En 1967, Phil Ochs rompía la ortodoxia sonora de los cantautores comprometidos con el elepé Pleasures of the harbor. La pieza principal eran ocho acibarados minutos que narraban el día libre de un lobo de mar, dispuesto a disfrutar de los placeres del puerto.

Las ciudades portuarias tienen puesto preeminente en la mitología del pop. Se supone que son lugares promiscuos, donde brotan híbridos fascinantes. Uno de los ingredientes más atractivos de la leyenda es el que presenta a marineros introduciendo maravillosos discos desconocidos, en épocas que la música viajaba poco. Hacia 1963, preguntado por las razones del boom musical de Liverpool, John Lennon respondía que allí estaban al día de lo que se hacía en EE UU gracias al tráfico marítimo: llegaban vinilos que los pijos del sur de Inglaterra ni siquiera sabían que existían. Explicaba que los conjuntos nacidos junto al estuario del Mersey poseían un repertorio más negroide y conocían el sonido Detroit o el rhythm and blues de Chicago. En aquellos tiempos la BBC priorizaba el rock and roll ligero, hecho en Londres, sobre las grabaciones foráneas.

Para Lennon el 'boom' musical de Liverpool se debió a su tráfico marítimo

La fábula de los marineros melómanos de Liverpool se mantuvo durante décadas. Hasta que alguien contabilizó las versiones de temas estadounidenses grabadas por los Beatles y sus socios del Mersey beat. Eran centenares de canciones pero se descubrió que, atención, todas se correspondían con discos estadounidenses publicados en el Reino Unido. Aquellos grupos no necesitaban recurrir al contrabando musical. En algún caso, puede que la versión de Liverpool se grabara antes de que el original saliera al mercado británico: de eso alardeaba Kingsize Taylor al hablar de su interpretación de New Orleans, el éxito de Gary U. S. Bonds. Taylor tenía un tío aduanero en los muelles de Liverpool; supuestamente, así se hacía con joyas desconocidas en Inglaterra.
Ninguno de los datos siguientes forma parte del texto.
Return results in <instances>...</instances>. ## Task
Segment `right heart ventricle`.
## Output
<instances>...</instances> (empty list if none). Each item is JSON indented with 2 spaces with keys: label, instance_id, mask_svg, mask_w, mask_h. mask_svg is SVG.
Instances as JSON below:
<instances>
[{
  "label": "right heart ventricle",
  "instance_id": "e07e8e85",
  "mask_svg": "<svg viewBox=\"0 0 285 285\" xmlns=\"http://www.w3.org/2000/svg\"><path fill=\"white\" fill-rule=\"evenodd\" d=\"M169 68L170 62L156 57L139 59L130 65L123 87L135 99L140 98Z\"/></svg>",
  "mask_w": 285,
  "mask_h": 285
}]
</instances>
Eso lo cuenta Albert Goldman en su ponzoñosa biografía de John Lennon, digna de toda desconfianza. Con todo, el relato tiene más intriga que la realidad: en vez de esperar la llegada de la hipotética marinería musicómana, los barbilampiños conjunteros de Liverpool acudían a las tiendas de la cadena NEMS, donde podían comprar nuevos singles o simplemente escucharlos hasta aprendérselos. Su gerente, Brian Epstein, se comprometía a conseguir cualquier disco.

La crónica oficial añade que un día de 1961, un chaval entró en NEMS y pidió My bonnie, de un cuarteto local, The Beatles. Epstein investigó hasta enterarse de que estaba firmado por Tony Sheridan & the Beat Brothers y que era un lanzamiento alemán, inédito en el mercado inglés. Importó varias cajas y acabó convertido en representante del grupo. El resto es historia del siglo XX.
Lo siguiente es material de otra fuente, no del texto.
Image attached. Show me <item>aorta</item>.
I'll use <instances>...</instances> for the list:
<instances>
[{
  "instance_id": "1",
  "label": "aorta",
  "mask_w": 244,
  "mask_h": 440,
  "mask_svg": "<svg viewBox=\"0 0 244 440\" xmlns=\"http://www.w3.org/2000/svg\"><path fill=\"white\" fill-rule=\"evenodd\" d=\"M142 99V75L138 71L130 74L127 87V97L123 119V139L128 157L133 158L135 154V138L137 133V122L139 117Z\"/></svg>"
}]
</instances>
Así que, para los Beatles, fue más decisivo el pundonor de un tendero judío que la audacia de la gente marinera de Liverpool. Debería haberlo imaginado. Yo mismo fui victima de esas fantasías. En los sesenta, no había prenda más deseada por un adolescente español que unos blue jeans de fabricación estadounidense. Me llegó el rumor de que en Santander se conseguían pantalones Levi's. Indagué por los bares del barrio pesquero hasta que en uno ya se rieron abiertamente. Lo mismo podía haber solicitado un Kaláshnikov: el famoso mercado negro no existía o no se abría para mocosos.